**WORK ITEM**
What you return should be the lines of the data containing "version", each in full.

**SUPPLIED MATERIAL**
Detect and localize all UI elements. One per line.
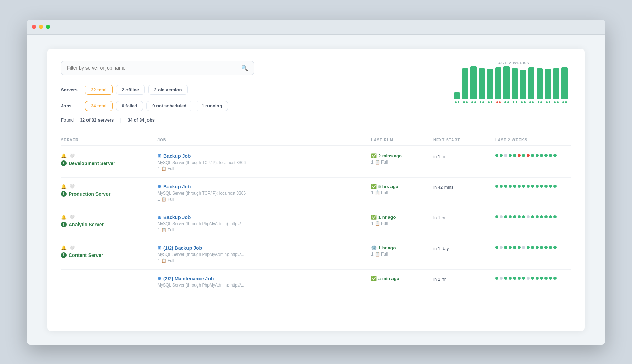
next-start-cell: in 1 hr	[433, 153, 495, 159]
week-dot	[540, 185, 543, 188]
jobs-label: Jobs	[61, 103, 82, 108]
run-time: ✅1 hr ago	[371, 215, 433, 220]
week-dot	[504, 154, 507, 157]
chart-container: LAST 2 WEEKS	[454, 61, 571, 103]
weeks-dots-cell	[495, 245, 571, 249]
check-icon: ✅	[371, 184, 377, 189]
last-run-cell: ⚙️1 hr ago1📋 Full	[371, 245, 433, 257]
week-dot	[495, 246, 498, 249]
week-dot	[522, 185, 525, 188]
maximize-button[interactable]	[46, 25, 50, 29]
job-detail: 1📋 Full	[157, 197, 371, 202]
server-name[interactable]: iDevelopment Server	[61, 160, 157, 166]
week-dot	[531, 277, 534, 280]
servers-old-version-badge[interactable]: 2 old version	[148, 85, 187, 95]
gear-icon: ⚙️	[371, 245, 377, 250]
server-cell: 🔔🤍iDevelopment Server	[61, 153, 157, 166]
table-row[interactable]: 🔔🤍iDevelopment Server⊞Backup JobMySQL Se…	[61, 147, 571, 178]
week-dot	[549, 154, 552, 157]
heart-icon[interactable]: 🤍	[69, 184, 75, 189]
found-servers: 32 of 32 servers	[80, 117, 114, 123]
servers-label: Servers	[61, 87, 82, 92]
job-cell: ⊞Backup JobMySQL Server (through TCP/IP)…	[157, 184, 371, 202]
jobs-total-badge[interactable]: 34 total	[85, 101, 113, 111]
server-cell: 🔔🤍iAnalytic Server	[61, 215, 157, 227]
run-detail: 1📋 Full	[371, 221, 433, 226]
week-dot	[522, 215, 525, 218]
week-dot	[536, 154, 539, 157]
close-button[interactable]	[32, 25, 36, 29]
job-subtitle: MySQL Server (through TCP/IP): localhost…	[157, 160, 371, 165]
col-last-run[interactable]: LAST RUN	[371, 138, 433, 142]
heart-icon[interactable]: 🤍	[69, 215, 75, 220]
bell-icon[interactable]: 🔔	[61, 215, 67, 220]
last-run-cell: ✅1 hr ago1📋 Full	[371, 215, 433, 226]
job-detail: 1📋 Full	[157, 166, 371, 171]
servers-filter-row: Servers 32 total 2 offline 2 old version	[61, 85, 454, 95]
jobs-not-scheduled-badge[interactable]: 0 not scheduled	[146, 101, 192, 111]
next-start-cell: in 1 hr	[433, 276, 495, 282]
week-dot	[495, 185, 498, 188]
server-name[interactable]: iAnalytic Server	[61, 222, 157, 227]
weeks-dots-cell	[495, 153, 571, 157]
week-dot	[540, 246, 543, 249]
server-name[interactable]: iProduction Server	[61, 191, 157, 197]
job-name[interactable]: ⊞Backup Job	[157, 184, 371, 189]
week-dot	[513, 185, 516, 188]
check-icon: ✅	[371, 153, 377, 158]
run-detail: 1📋 Full	[371, 160, 433, 165]
week-dot	[531, 215, 534, 218]
week-dot	[527, 246, 530, 249]
job-name[interactable]: ⊞Backup Job	[157, 215, 371, 220]
table-row[interactable]: 🔔🤍iProduction Server⊞Backup JobMySQL Ser…	[61, 178, 571, 208]
bell-icon[interactable]: 🔔	[61, 153, 67, 158]
bell-icon[interactable]: 🔔	[61, 245, 67, 250]
search-bar[interactable]: 🔍	[61, 61, 254, 75]
job-name[interactable]: ⊞(2/2) Maintenance Job	[157, 276, 371, 281]
job-name[interactable]: ⊞(1/2) Backup Job	[157, 245, 371, 251]
week-dot	[540, 277, 543, 280]
week-dot	[500, 154, 503, 157]
week-dot	[553, 215, 557, 218]
week-dot	[549, 246, 552, 249]
table-row[interactable]: 🔔🤍iContent Server⊞(1/2) Backup JobMySQL …	[61, 239, 571, 270]
week-dot	[540, 215, 543, 218]
table-header: SERVER ↓ JOB LAST RUN NEXT START LAST 2 …	[61, 134, 571, 146]
week-dot	[495, 277, 498, 280]
jobs-running-badge[interactable]: 1 running	[196, 101, 228, 111]
chart-title: LAST 2 WEEKS	[454, 61, 571, 65]
heart-icon[interactable]: 🤍	[69, 153, 75, 158]
search-input[interactable]	[67, 65, 241, 71]
servers-offline-badge[interactable]: 2 offline	[116, 85, 145, 95]
jobs-failed-badge[interactable]: 0 failed	[116, 101, 143, 111]
col-next-start[interactable]: NEXT START	[433, 138, 495, 142]
db-icon: ⊞	[157, 153, 161, 158]
col-server[interactable]: SERVER ↓	[61, 138, 157, 142]
week-dot	[527, 277, 530, 280]
heart-icon[interactable]: 🤍	[69, 245, 75, 250]
bell-icon[interactable]: 🔔	[61, 184, 67, 189]
found-label: Found	[61, 117, 74, 123]
week-dot	[518, 246, 521, 249]
servers-total-badge[interactable]: 32 total	[85, 85, 113, 95]
week-dot	[504, 277, 507, 280]
table-row[interactable]: ⊞(2/2) Maintenance JobMySQL Server (thro…	[61, 270, 571, 294]
week-dot	[531, 246, 534, 249]
job-name[interactable]: ⊞Backup Job	[157, 153, 371, 159]
app-window: 🔍 Servers 32 total 2 offline 2 old versi…	[27, 20, 605, 345]
week-dot	[504, 246, 507, 249]
weeks-dots-cell	[495, 276, 571, 280]
job-cell: ⊞Backup JobMySQL Server (through PhpMyAd…	[157, 215, 371, 232]
job-cell: ⊞(2/2) Maintenance JobMySQL Server (thro…	[157, 276, 371, 288]
db-icon: ⊞	[157, 184, 161, 189]
week-dot	[536, 246, 539, 249]
minimize-button[interactable]	[39, 25, 43, 29]
job-detail: 1📋 Full	[157, 228, 371, 232]
server-icons: 🔔🤍	[61, 184, 157, 189]
col-last-2-weeks[interactable]: LAST 2 WEEKS	[495, 138, 571, 142]
next-start-cell: in 1 day	[433, 245, 495, 251]
server-name[interactable]: iContent Server	[61, 252, 157, 258]
table-row[interactable]: 🔔🤍iAnalytic Server⊞Backup JobMySQL Serve…	[61, 208, 571, 239]
bar-chart	[454, 69, 571, 103]
col-job[interactable]: JOB	[157, 138, 371, 142]
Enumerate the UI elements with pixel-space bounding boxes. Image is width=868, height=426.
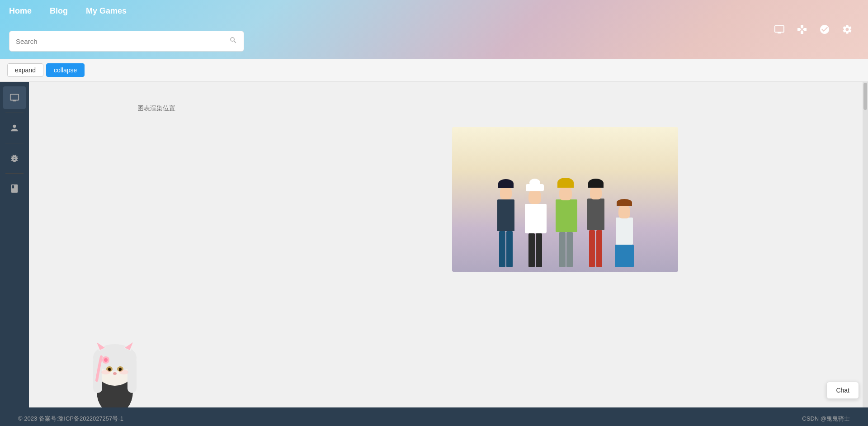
svg-point-13 (113, 372, 117, 375)
svg-point-16 (101, 370, 110, 374)
settings-icon[interactable] (840, 22, 854, 37)
sidebar-item-monitor[interactable] (3, 86, 26, 109)
tv-icon[interactable] (772, 22, 787, 37)
sidebar (0, 82, 29, 407)
collapse-button[interactable]: collapse (46, 63, 85, 77)
book-icon (9, 184, 19, 194)
chart-placeholder: 图表渲染位置 (137, 104, 175, 113)
sidebar-item-user[interactable] (3, 117, 26, 139)
btn-row: expand collapse (0, 59, 868, 82)
game-icon[interactable] (795, 22, 809, 37)
nav-my-games[interactable]: My Games (86, 6, 127, 16)
nav-home[interactable]: Home (9, 6, 32, 16)
header-icons (772, 22, 854, 37)
main-layout: 图表渲染位置 (0, 82, 868, 407)
scrollbar-thumb[interactable] (863, 83, 867, 110)
footer-author: CSDN @鬼鬼骑士 (802, 415, 850, 423)
chat-button[interactable]: Chat (826, 382, 859, 399)
main-nav: Home Blog My Games (9, 0, 127, 16)
sidebar-item-book[interactable] (3, 177, 26, 200)
footer: © 2023 备案号:豫ICP备2022027257号-1 CSDN @鬼鬼骑士 (0, 407, 868, 426)
monitor-icon (9, 93, 19, 103)
svg-point-17 (119, 370, 128, 374)
content-area: 图表渲染位置 (29, 82, 868, 407)
footer-copyright: © 2023 备案号:豫ICP备2022027257号-1 (18, 415, 123, 423)
nav-blog[interactable]: Blog (50, 6, 68, 16)
bug-icon (9, 153, 19, 163)
scrollbar[interactable] (863, 82, 868, 407)
svg-rect-4 (127, 357, 137, 393)
search-icon (229, 36, 237, 46)
user-icon (9, 123, 19, 133)
svg-point-15 (104, 358, 108, 362)
search-input[interactable] (16, 38, 229, 45)
anime-image (452, 127, 678, 272)
circle-icon[interactable] (817, 22, 832, 37)
search-bar[interactable] (9, 31, 244, 52)
expand-button[interactable]: expand (7, 63, 43, 77)
sidebar-divider-3 (5, 173, 24, 174)
sidebar-divider-1 (5, 113, 24, 113)
mascot (74, 317, 156, 407)
sidebar-divider-2 (5, 143, 24, 143)
sidebar-item-bug[interactable] (3, 147, 26, 170)
header: Home Blog My Games (0, 0, 868, 59)
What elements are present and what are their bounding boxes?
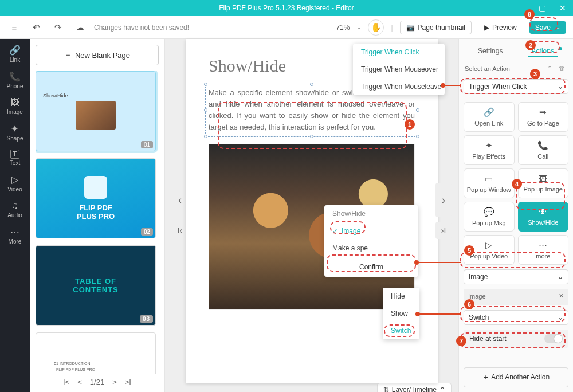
zoom-value[interactable]: 71% [336, 23, 350, 32]
thumb-image [76, 101, 116, 130]
add-another-action-button[interactable]: ＋ Add Another Action [464, 367, 568, 387]
action-open-link[interactable]: 🔗Open Link [464, 102, 515, 132]
video-icon: ▷ [485, 240, 492, 250]
maximize-button[interactable]: ▢ [532, 0, 552, 16]
trigger-select[interactable]: Trigger When Click⌄ [464, 79, 568, 94]
audio-icon: ♫ [11, 201, 18, 211]
page-next-button[interactable]: › [435, 183, 452, 217]
page-thumb-4[interactable]: 01 INTRODUCTION FLIP PDF PLUS PRO02 QUIC… [36, 332, 156, 374]
collapse-delete-icons[interactable]: ⌃ 🗑 [547, 65, 567, 72]
page-thumb-1[interactable]: Show/Hide 01 [36, 71, 156, 151]
page-thumb-3[interactable]: TABLE OF CONTENTS 03 [36, 245, 156, 326]
tool-phone[interactable]: 📞Phone [7, 71, 23, 89]
image-section-label: Image [468, 293, 486, 300]
action-popup-msg[interactable]: 💬Pop up Msg [464, 202, 515, 232]
select-action-label: Select an Action [465, 65, 510, 72]
image-icon: 🖼 [10, 97, 19, 108]
action-popup-window[interactable]: ▭Pop up Window [464, 168, 515, 198]
camera-icon: 📷 [406, 23, 415, 32]
new-blank-page-button[interactable]: ＋New Blank Page [36, 45, 159, 65]
action-show-hide[interactable]: 👁Show/Hide [518, 202, 569, 232]
close-button[interactable]: ✕ [552, 0, 573, 16]
action-more[interactable]: ⋯more [518, 235, 569, 265]
last-page-icon[interactable]: >I [125, 378, 131, 386]
mode-show-option[interactable]: Show [383, 305, 419, 322]
page-last-button[interactable]: ›I [435, 222, 452, 239]
right-panel: Settings Actions Select an Action ⌃ 🗑 Tr… [458, 39, 573, 392]
chevron-up-icon: ⌃ [439, 386, 445, 392]
trigger-mouseover-option[interactable]: Trigger When Mouseover [353, 61, 445, 78]
tool-image[interactable]: 🖼Image [7, 97, 23, 115]
trigger-menu: Trigger When Click Trigger When Mouseove… [353, 44, 445, 95]
cloud-icon: ☁ [72, 20, 87, 35]
action-call[interactable]: 📞Call [518, 135, 569, 165]
arrow-right-icon: ➡ [539, 107, 547, 117]
trigger-mouseleave-option[interactable]: Trigger When Mouseleave [353, 78, 445, 95]
app-title: Flip PDF Plus Pro 5.1.23 Registered - Ed… [219, 4, 354, 12]
hide-at-start-toggle[interactable] [544, 334, 563, 343]
zoom-chevron-icon[interactable]: ⌄ [356, 24, 361, 30]
page-thumbnails-panel: ＋New Blank Page Show/Hide 01 FLIP PDF PL… [30, 39, 165, 392]
chevron-down-icon: ⌄ [556, 24, 560, 30]
mode-switch-option[interactable]: Switch [383, 322, 419, 339]
mode-menu: Hide Show Switch [383, 288, 419, 339]
text-icon: T [10, 150, 19, 159]
tool-link[interactable]: 🔗Link [9, 45, 21, 63]
tab-settings[interactable]: Settings [474, 46, 506, 57]
tool-more[interactable]: ⋯More [9, 226, 22, 245]
doc-icon [84, 176, 107, 199]
action-go-to-page[interactable]: ➡Go to Page [518, 102, 569, 132]
target-image-option[interactable]: ✓Image [324, 222, 418, 240]
phone-icon: 📞 [537, 140, 548, 151]
menu-icon[interactable]: ≡ [7, 20, 22, 35]
preview-button[interactable]: ▶Preview [478, 21, 523, 34]
more-icon: ⋯ [10, 226, 19, 237]
hand-tool-button[interactable]: ✋ [368, 19, 384, 36]
undo-icon[interactable]: ↶ [29, 20, 44, 35]
window-controls: — ▢ ✕ [511, 0, 573, 16]
mode-hide-option[interactable]: Hide [383, 288, 419, 305]
chevron-down-icon: ⌄ [558, 273, 563, 281]
image-icon: 🖼 [539, 174, 547, 183]
action-play-effects[interactable]: ✦Play Effects [464, 135, 515, 165]
target-menu: Show/Hide ✓Image Make a spe Confirm [324, 205, 418, 277]
trigger-click-option[interactable]: Trigger When Click [353, 44, 445, 61]
plus-icon: ＋ [64, 50, 72, 60]
shape-icon: ✦ [11, 123, 18, 134]
sparkle-icon: ✦ [485, 140, 493, 151]
target-menu-head: Show/Hide [324, 205, 418, 222]
tool-shape[interactable]: ✦Shape [7, 123, 23, 142]
page-thumbnail-button[interactable]: 📷Page thumbnail [400, 21, 472, 34]
tool-audio[interactable]: ♫Audio [7, 201, 22, 218]
target-make-option[interactable]: Make a spe [324, 240, 418, 257]
thumb-paginator: I< < 1/21 > >I [36, 374, 159, 386]
tool-video[interactable]: ▷Video [7, 174, 22, 193]
eye-icon: 👁 [539, 207, 547, 217]
chevron-down-icon: ⌄ [558, 313, 563, 322]
titlebar: Flip PDF Plus Pro 5.1.23 Registered - Ed… [0, 0, 573, 16]
next-page-icon[interactable]: > [112, 378, 117, 386]
redo-icon[interactable]: ↷ [50, 20, 65, 35]
chevron-down-icon: ⌄ [558, 83, 563, 91]
target-confirm-button[interactable]: Confirm [324, 257, 418, 277]
target-element-select[interactable]: Image⌄ [464, 269, 568, 284]
panel-tabs: Settings Actions [464, 44, 568, 60]
page-thumb-2[interactable]: FLIP PDF PLUS PRO 02 [36, 158, 156, 238]
more-icon: ⋯ [539, 240, 547, 250]
message-icon: 💬 [484, 207, 494, 217]
left-tool-rail: 🔗Link 📞Phone 🖼Image ✦Shape TText ▷Video … [0, 39, 30, 392]
phone-icon: 📞 [9, 71, 21, 82]
first-page-icon[interactable]: I< [63, 378, 69, 386]
hide-at-start-label: Hide at start [469, 335, 507, 343]
mode-select[interactable]: Switch⌄ [464, 310, 568, 325]
link-icon: 🔗 [484, 107, 494, 117]
save-button[interactable]: Save⌄ [529, 21, 566, 34]
layer-timeline-button[interactable]: ⇅Layer/Timeline⌃ [377, 383, 452, 392]
tool-text[interactable]: TText [10, 150, 20, 166]
check-icon: ✓ [332, 227, 338, 235]
prev-page-icon[interactable]: < [77, 378, 82, 386]
close-icon[interactable]: ✕ [559, 292, 564, 300]
unsaved-label: Changes have not been saved! [94, 23, 189, 32]
action-popup-image[interactable]: 🖼Pop up Image [518, 168, 569, 198]
page-counter: 1/21 [90, 378, 104, 386]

**ANSWER TO THIS TASK**
servers-old-version-badge[interactable]: 2 old version	[148, 85, 187, 95]
servers-filter-row: Servers 32 total 2 offline 2 old version	[61, 85, 454, 95]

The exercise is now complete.